Extracted records section start

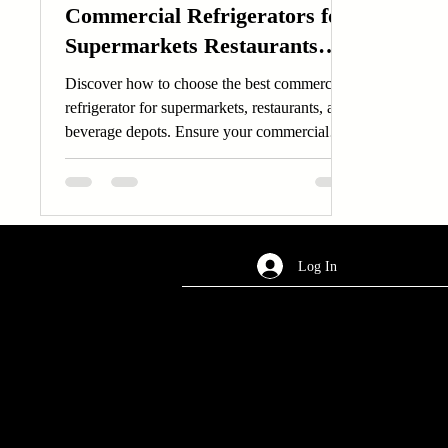
Commercial Refrigerators for
Supermarkets Restaurants
and Beverage Depots
Discover how to choose the best commercial
refrigerator for supermarkets, restaurants, and
beverage depots. Ensure your commercial
refrigerator meets your business needs.
Log In
AREA OF SERVICES
Worldwide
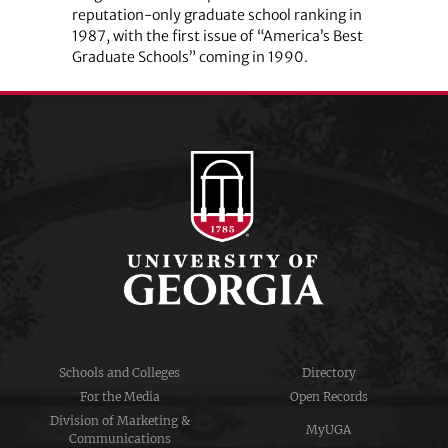
reputation-only graduate school ranking in
1987, with the first issue of “America’s Best
Graduate Schools” coming in 1990.
Schools and Colleges
Directory
For the Media
Open Records
Division of Marketing &
MyUGA
Communications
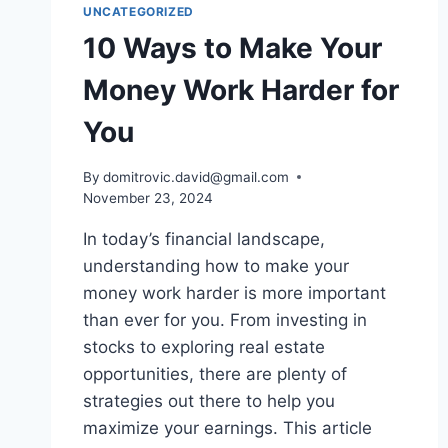
UNCATEGORIZED
10 Ways to Make Your
Money Work Harder for
You
By
domitrovic.david@gmail.com
November 23, 2024
In today’s financial landscape,
understanding how to make your
money work harder is more important
than ever for you. From investing in
stocks to exploring real estate
opportunities, there are plenty of
strategies out there to help you
maximize your earnings. This article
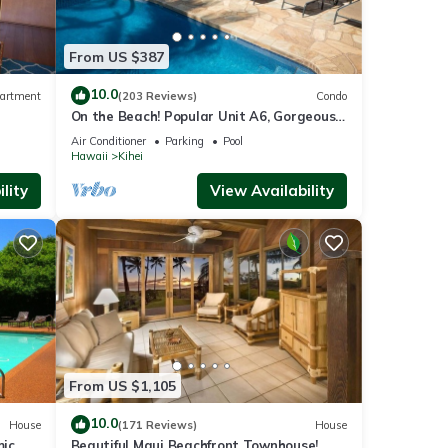
sunset
From US $387
ith a
able.
10.0
artment
(203 Reviews)
Condo
On the Beach! Popular Unit A6, Gorgeous
Remodel. An Ideal Location.
ccess,
Air Conditioner
Parking
Pool
Hawaii
Kihei
lity
View Availability
Star
g,
 of 4
or
From US $1,105
end it
 If
10.0
House
(171 Reviews)
House
.
mic
Beautiful Maui Beachfront Townhouse!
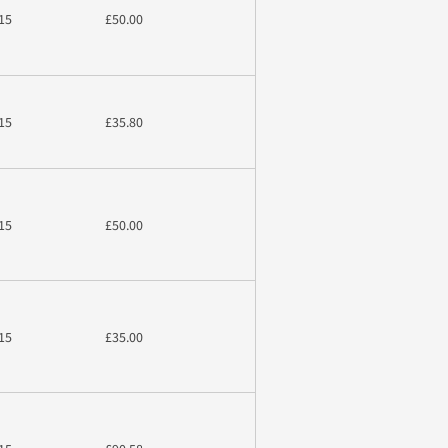
15
£50.00
15
£35.80
15
£50.00
15
£35.00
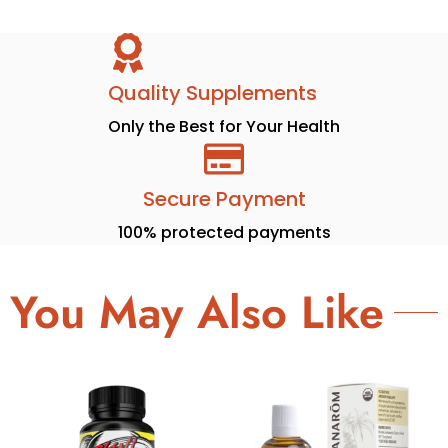
Quality Supplements
Only the Best for Your Health
Secure Payment
100% protected payments
You May Also Like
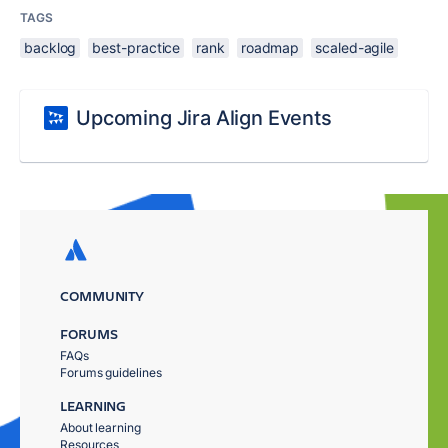
TAGS
backlog
best-practice
rank
roadmap
scaled-agile
Upcoming Jira Align Events
COMMUNITY
FORUMS
FAQs
Forums guidelines
LEARNING
About learning
Resources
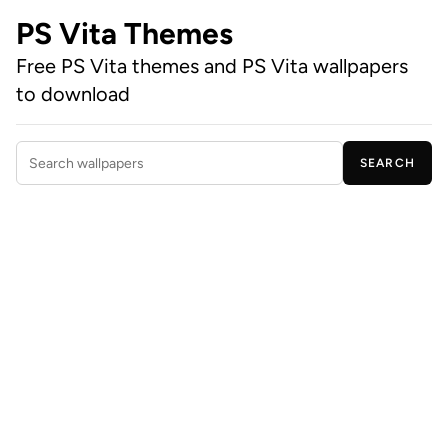
PS Vita Themes
Free PS Vita themes and PS Vita wallpapers
to download
SEARCH
Search wallpapers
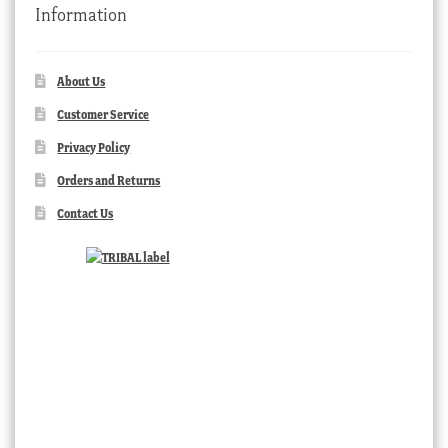
Information
About Us
Customer Service
Privacy Policy
Orders and Returns
Contact Us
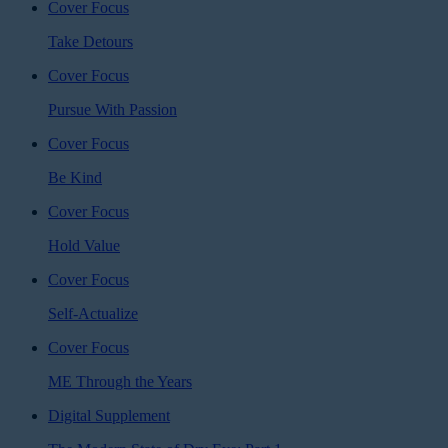
Cover Focus
Take Detours
Cover Focus
Pursue With Passion
Cover Focus
Be Kind
Cover Focus
Hold Value
Cover Focus
Self-Actualize
Cover Focus
ME Through the Years
Digital Supplement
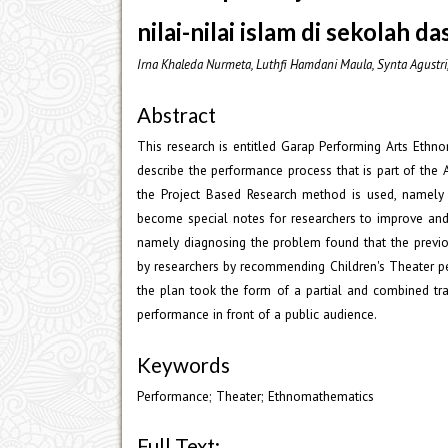
nilai-nilai islam di sekolah da
Irna Khaleda Nurmeta, Luthfi Hamdani Maula, Synta Agustr
Abstract
This research is entitled Garap Performing Arts Ethn
describe the performance process that is part of the
the Project Based Research method is used, namely 
become special notes for researchers to improve and
namely diagnosing the problem found that the prev
by researchers by recommending Children's Theater pe
the plan took the form of a partial and combined tra
performance in front of a public audience.
Keywords
Performance; Theater; Ethnomathematics
Full Text:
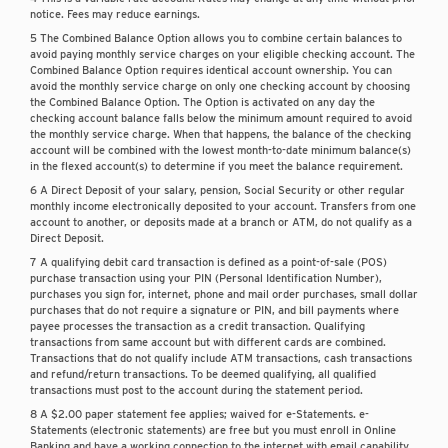
notice. Fees may reduce earnings.
5 The Combined Balance Option allows you to combine certain balances to
avoid paying monthly service charges on your eligible checking account. The
Combined Balance Option requires identical account ownership. You can
avoid the monthly service charge on only one checking account by choosing
the Combined Balance Option. The Option is activated on any day the
checking account balance falls below the minimum amount required to avoid
the monthly service charge. When that happens, the balance of the checking
account will be combined with the lowest month-to-date minimum balance(s)
in the flexed account(s) to determine if you meet the balance requirement.
6 A Direct Deposit of your salary, pension, Social Security or other regular
monthly income electronically deposited to your account. Transfers from one
account to another, or deposits made at a branch or ATM, do not qualify as a
Direct Deposit.
7 A qualifying debit card transaction is defined as a point-of-sale (POS)
purchase transaction using your PIN (Personal Identification Number),
purchases you sign for, internet, phone and mail order purchases, small dollar
purchases that do not require a signature or PIN, and bill payments where
payee processes the transaction as a credit transaction. Qualifying
transactions from same account but with different cards are combined.
Transactions that do not qualify include ATM transactions, cash transactions
and refund/return transactions. To be deemed qualifying, all qualified
transactions must post to the account during the statement period.
8 A $2.00 paper statement fee applies; waived for e-Statements. e-
Statements (electronic statements) are free but you must enroll in Online
Banking and have a working connection to the internet with email capability.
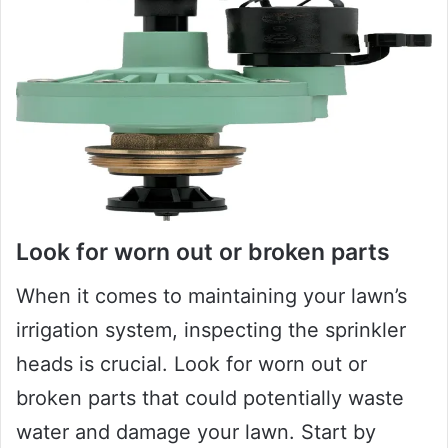
Look for worn out or broken parts
When it comes to maintaining your lawn’s
irrigation system, inspecting the sprinkler
heads is crucial. Look for worn out or
broken parts that could potentially waste
water and damage your lawn. Start by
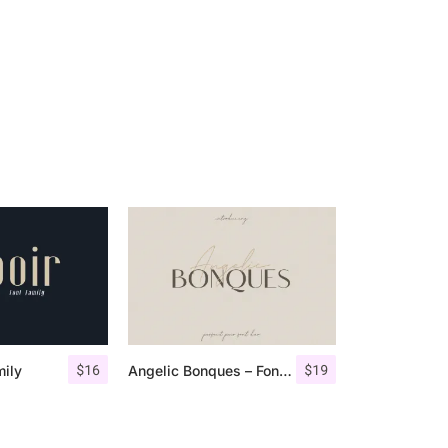
$
16
$
19
mily
Angelic Bonques – Font Duo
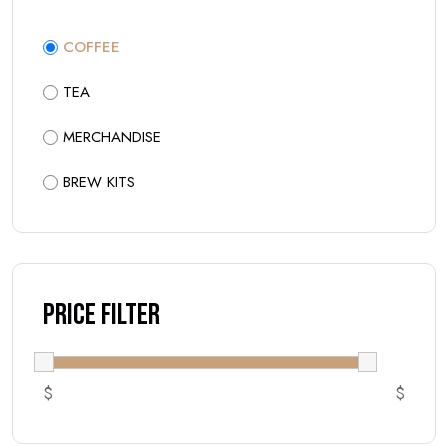
COFFEE
TEA
MERCHANDISE
BREW KITS
Price Filter
$
$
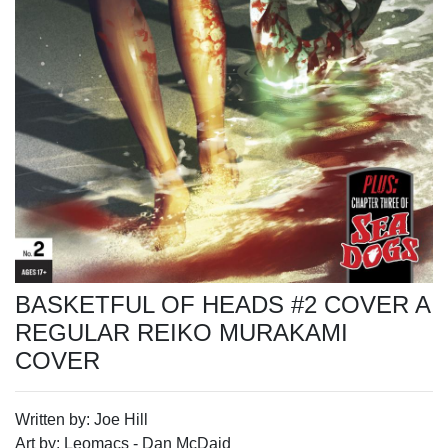
BASKETFUL OF HEADS #2 COVER A
REGULAR REIKO MURAKAMI
COVER
Written by: Joe Hill
Art by: Leomacs - Dan McDaid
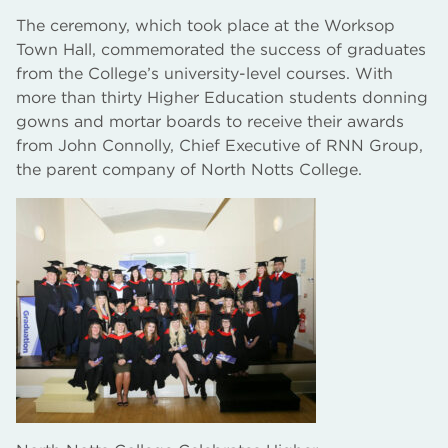
The ceremony, which took place at the Worksop
Town Hall, commemorated the success of graduates
from the College’s university-level courses. With
more than thirty Higher Education students donning
gowns and mortar boards to receive their awards
from John Connolly, Chief Executive of RNN Group,
the parent company of North Notts College.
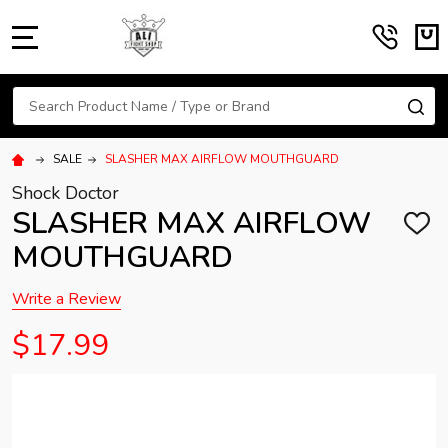
MENU
Search
SE
SALE
SLASHER MAX AIRFLOW MOUTHGUARD
Shock Doctor
SLASHER MAX AIRFLOW
ADD
TO
MOUTHGUARD
WISH
LIST
Write a Review
$17.99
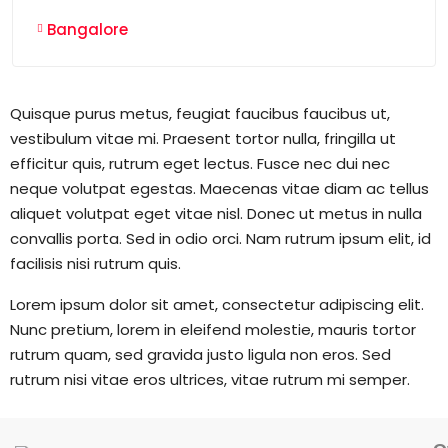
Bangalore
Quisque purus metus, feugiat faucibus faucibus ut,
vestibulum vitae mi. Praesent tortor nulla, fringilla ut
efficitur quis, rutrum eget lectus. Fusce nec dui nec
neque volutpat egestas. Maecenas vitae diam ac tellus
aliquet volutpat eget vitae nisl. Donec ut metus in nulla
convallis porta. Sed in odio orci. Nam rutrum ipsum elit, id
facilisis nisi rutrum quis.
Lorem ipsum dolor sit amet, consectetur adipiscing elit.
Nunc pretium, lorem in eleifend molestie, mauris tortor
rutrum quam, sed gravida justo ligula non eros. Sed
rutrum nisi vitae eros ultrices, vitae rutrum mi semper.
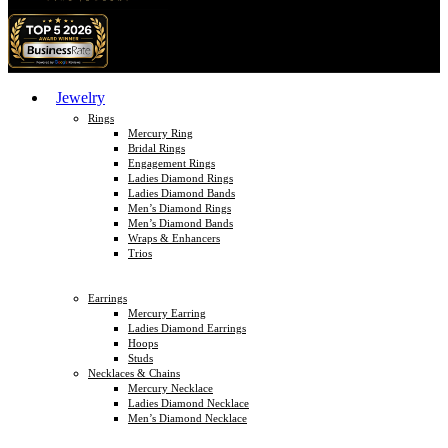
Jewelry
Rings
Mercury Ring
Bridal Rings
Engagement Rings
Ladies Diamond Rings
Ladies Diamond Bands
Men’s Diamond Rings
Men’s Diamond Bands
Wraps & Enhancers
Trios
Earrings
Mercury Earring
Ladies Diamond Earrings
Hoops
Studs
Necklaces & Chains
Mercury Necklace
Ladies Diamond Necklace
Men’s Diamond Necklace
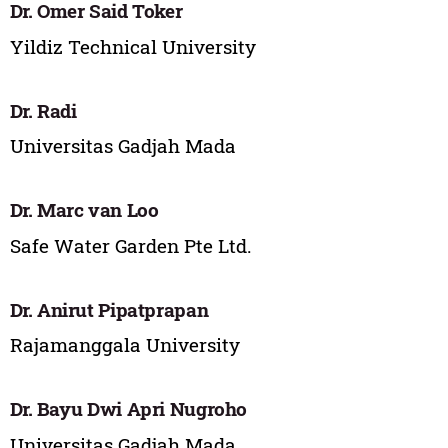
Dr. Omer Said Toker
Yildiz Technical University
Dr. Radi
Universitas Gadjah Mada
Dr. Marc van Loo
Safe Water Garden Pte Ltd.
Dr. Anirut Pipatprapan
Rajamanggala University
Dr. Bayu Dwi Apri Nugroho
Universitas Gadjah Mada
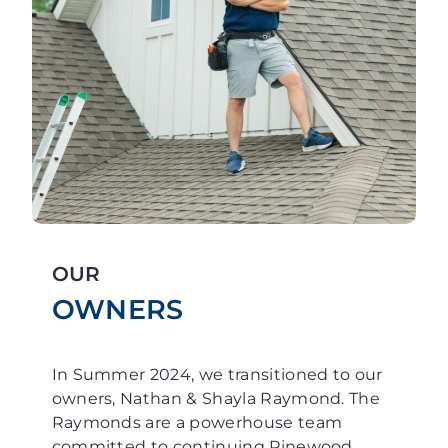
OUR
OWNERS
In Summer 2024, we transitioned to our
owners, Nathan & Shayla Raymond. The
Raymonds are a powerhouse team
committed to continuing Pinewood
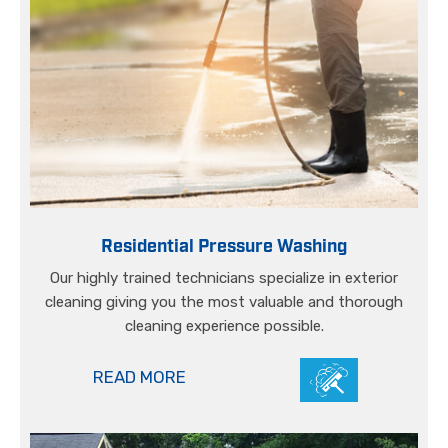
Residential Pressure Washing
Our highly trained technicians specialize in exterior
cleaning giving you the most valuable and thorough
cleaning experience possible.
READ MORE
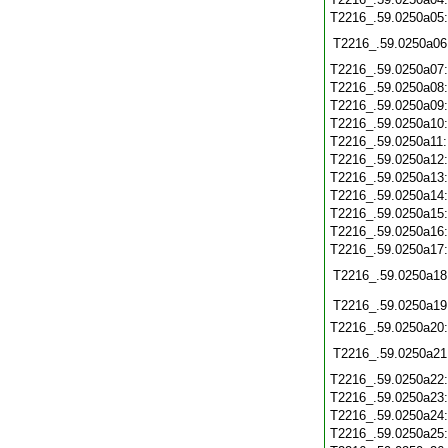
T2216_.59.0250a05
T2216_.59.0250a06
T2216_.59.0250a07
T2216_.59.0250a08
T2216_.59.0250a09
T2216_.59.0250a10
T2216_.59.0250a11
T2216_.59.0250a12
T2216_.59.0250a13
T2216_.59.0250a14
T2216_.59.0250a15
T2216_.59.0250a16
T2216_.59.0250a17
T2216_.59.0250a18
T2216_.59.0250a19
T2216_.59.0250a20
T2216_.59.0250a21
T2216_.59.0250a22
T2216_.59.0250a23
T2216_.59.0250a24
T2216_.59.0250a25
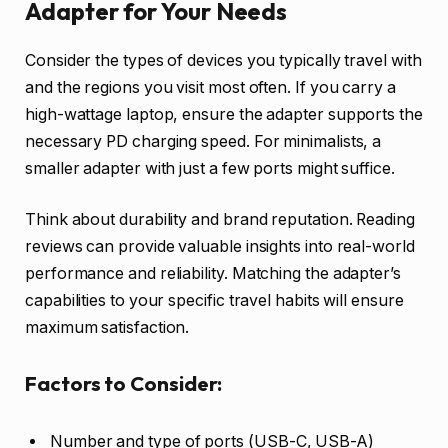
Adapter for Your Needs
Consider the types of devices you typically travel with
and the regions you visit most often. If you carry a
high-wattage laptop, ensure the adapter supports the
necessary PD charging speed. For minimalists, a
smaller adapter with just a few ports might suffice.
Think about durability and brand reputation. Reading
reviews can provide valuable insights into real-world
performance and reliability. Matching the adapter’s
capabilities to your specific travel habits will ensure
maximum satisfaction.
Factors to Consider:
Number and type of ports (USB-C, USB-A)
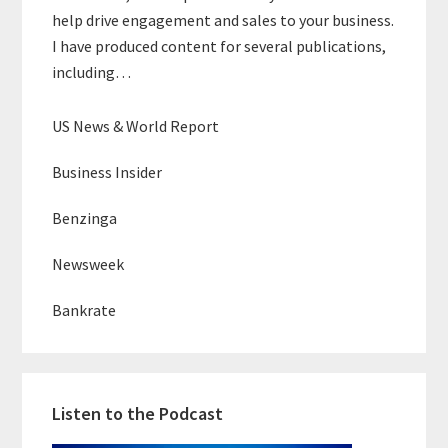
help drive engagement and sales to your business.
I have produced content for several publications,
including…
US News & World Report
Business Insider
Benzinga
Newsweek
Bankrate
Listen to the Podcast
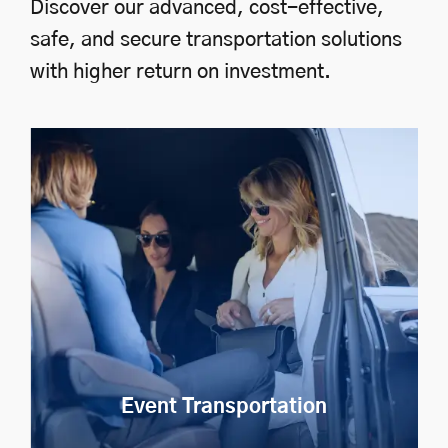
Discover our advanced, cost-effective,
safe, and secure transportation solutions
with higher return on investment.
Event Transportation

Extracted records section end

**Problem requirements**. An exact copy of all the entries is required, and it must contain no pictures.

**Answer to this problem**.
Commercial Refrigerators for
Supermarkets Restaurants
and Beverage Depots
Discover how to choose the best commercial
refrigerator for supermarkets, restaurants, and
beverage depots. Ensure your commercial
refrigerator meets your business needs.
Log In
AREA OF SERVICES
Worldwide
reputation-only graduate school ranking in
1987, with the first issue of “America’s Best
Graduate Schools” coming in 1990.
Schools and Colleges
Directory
For the Media
Open Records
Division of Marketing &
MyUGA
Communications
UNCATEGORIZED
10 Ways to Make Your
Money Work Harder for
You
By
domitrovic.david@gmail.com
November 23, 2024
In today’s financial landscape,
understanding how to make your
money work harder is more important
than ever for you. From investing in
stocks to exploring real estate
opportunities, there are plenty of
strategies out there to help you
maximize your earnings. This article
sunset
From US $387
ith a
able.
10.0
artment
(203 Reviews)
Condo
On the Beach! Popular Unit A6, Gorgeous
Remodel. An Ideal Location.
ccess,
Air Conditioner
Parking
Pool
Hawaii
Kihei
lity
View Availability
Star
g,
 of 4
or
From US $1,105
end it
 If
10.0
House
(171 Reviews)
House
.
mic
Beautiful Maui Beachfront Townhouse!
15
£50.00
15
£35.80
15
£50.00
15
£35.00
Quality Supplements
Only the Best for Your Health
Secure Payment
100% protected payments
You May Also Like
TAGS
backlog
best-practice
rank
roadmap
scaled-agile
Upcoming Jira Align Events
COMMUNITY
FORUMS
FAQs
Forums guidelines
LEARNING
About learning
Resources
PS Vita Themes
Free PS Vita themes and PS Vita wallpapers
to download
SEARCH
Search wallpapers
Information
About Us
Customer Service
Privacy Policy
Orders and Returns
Contact Us
Cover Focus
Take Detours
Cover Focus
Pursue With Passion
Cover Focus
Be Kind
Cover Focus
Hold Value
Cover Focus
Self-Actualize
Cover Focus
ME Through the Years
Digital Supplement
nilai-nilai islam di sekolah da
Irna Khaleda Nurmeta, Luthfi Hamdani Maula, Synta Agustr
Abstract
This research is entitled Garap Performing Arts Ethn
describe the performance process that is part of the
the Project Based Research method is used, namely 
become special notes for researchers to improve and
namely diagnosing the problem found that the prev
by researchers by recommending Children's Theater pe
the plan took the form of a partial and combined tra
performance in front of a public audience.
Keywords
Performance; Theater; Ethnomathematics
Full Text:
notice. Fees may reduce earnings.
5 The Combined Balance Option allows you to combine certain balances to
avoid paying monthly service charges on your eligible checking account. The
Combined Balance Option requires identical account ownership. You can
avoid the monthly service charge on only one checking account by choosing
the Combined Balance Option. The Option is activated on any day the
checking account balance falls below the minimum amount required to avoid
the monthly service charge. When that happens, the balance of the checking
account will be combined with the lowest month-to-date minimum balance(s)
in the flexed account(s) to determine if you meet the balance requirement.
6 A Direct Deposit of your salary, pension, Social Security or other regular
monthly income electronically deposited to your account. Transfers from one
account to another, or deposits made at a branch or ATM, do not qualify as a
Direct Deposit.
7 A qualifying debit card transaction is defined as a point-of-sale (POS)
purchase transaction using your PIN (Personal Identification Number),
purchases you sign for, internet, phone and mail order purchases, small dollar
purchases that do not require a signature or PIN, and bill payments where
payee processes the transaction as a credit transaction. Qualifying
transactions from same account but with different cards are combined.
Transactions that do not qualify include ATM transactions, cash transactions
and refund/return transactions. To be deemed qualifying, all qualified
transactions must post to the account during the statement period.
8 A $2.00 paper statement fee applies; waived for e-Statements. e-
Statements (electronic statements) are free but you must enroll in Online
Banking and have a working connection to the internet with email capability.
Look for worn out or broken parts
When it comes to maintaining your lawn’s
irrigation system, inspecting the sprinkler
heads is crucial. Look for worn out or
broken parts that could potentially waste
water and damage your lawn. Start by
$
16
$
19
mily
Angelic Bonques – Font Duo
COFFEE
TEA
MERCHANDISE
BREW KITS
Price Filter
$
$
BASKETFUL OF HEADS #2 COVER A
REGULAR REIKO MURAKAMI
COVER
Written by: Joe Hill
Art by: Leomacs - Dan McDaid
The ceremony, which took place at the Worksop
Town Hall, commemorated the success of graduates
from the College’s university-level courses. With
more than thirty Higher Education students donning
gowns and mortar boards to receive their awards
from John Connolly, Chief Executive of RNN Group,
the parent company of North Notts College.
MENU
Search
SE
SALE
SLASHER MAX AIRFLOW MOUTHGUARD
Shock Doctor
SLASHER MAX AIRFLOW
ADD
TO
MOUTHGUARD
WISH
LIST
Write a Review
$17.99
Bangalore
Quisque purus metus, feugiat faucibus faucibus ut,
vestibulum vitae mi. Praesent tortor nulla, fringilla ut
efficitur quis, rutrum eget lectus. Fusce nec dui nec
neque volutpat egestas. Maecenas vitae diam ac tellus
aliquet volutpat eget vitae nisl. Donec ut metus in nulla
convallis porta. Sed in odio orci. Nam rutrum ipsum elit, id
facilisis nisi rutrum quis.
Lorem ipsum dolor sit amet, consectetur adipiscing elit.
Nunc pretium, lorem in eleifend molestie, mauris tortor
rutrum quam, sed gravida justo ligula non eros. Sed
rutrum nisi vitae eros ultrices, vitae rutrum mi semper.
Jewelry
Rings
Mercury Ring
Bridal Rings
Engagement Rings
Ladies Diamond Rings
Ladies Diamond Bands
Men’s Diamond Rings
Men’s Diamond Bands
Wraps & Enhancers
Trios
Earrings
Mercury Earring
Ladies Diamond Earrings
Hoops
Studs
Necklaces & Chains
Mercury Necklace
Ladies Diamond Necklace
Men’s Diamond Necklace
Dr. Omer Said Toker
Yildiz Technical University
Dr. Radi
Universitas Gadjah Mada
Dr. Marc van Loo
Safe Water Garden Pte Ltd.
Dr. Anirut Pipatprapan
Rajamanggala University
Dr. Bayu Dwi Apri Nugroho
Universitas Gadjah Mada
OUR
OWNERS
In Summer 2024, we transitioned to our
owners, Nathan & Shayla Raymond. The
Raymonds are a powerhouse team
committed to continuing Pinewood
Residential Pressure Washing
Our highly trained technicians specialize in exterior
cleaning giving you the most valuable and thorough
cleaning experience possible.
READ MORE
T2216_.59.0250a05
T2216_.59.0250a06
T2216_.59.0250a07
T2216_.59.0250a08
T2216_.59.0250a09
T2216_.59.0250a10
T2216_.59.0250a11
T2216_.59.0250a12
T2216_.59.0250a13
T2216_.59.0250a14
T2216_.59.0250a15
T2216_.59.0250a16
T2216_.59.0250a17
T2216_.59.0250a18
T2216_.59.0250a19
T2216_.59.0250a20
T2216_.59.0250a21
T2216_.59.0250a22
T2216_.59.0250a23
T2216_.59.0250a24
T2216_.59.0250a25
Adapter for Your Needs
Consider the types of devices you typically travel with
and the regions you visit most often. If you carry a
high-wattage laptop, ensure the adapter supports the
necessary PD charging speed. For minimalists, a
smaller adapter with just a few ports might suffice.
Think about durability and brand reputation. Reading
reviews can provide valuable insights into real-world
performance and reliability. Matching the adapter’s
capabilities to your specific travel habits will ensure
maximum satisfaction.
Factors to Consider:
Number and type of ports (USB-C, USB-A)
help drive engagement and sales to your business.
I have produced content for several publications,
including…
US News & World Report
Business Insider
Benzinga
Newsweek
Bankrate
Listen to the Podcast
Discover our advanced, cost-effective,
safe, and secure transportation solutions
with higher return on investment.
Event Transportation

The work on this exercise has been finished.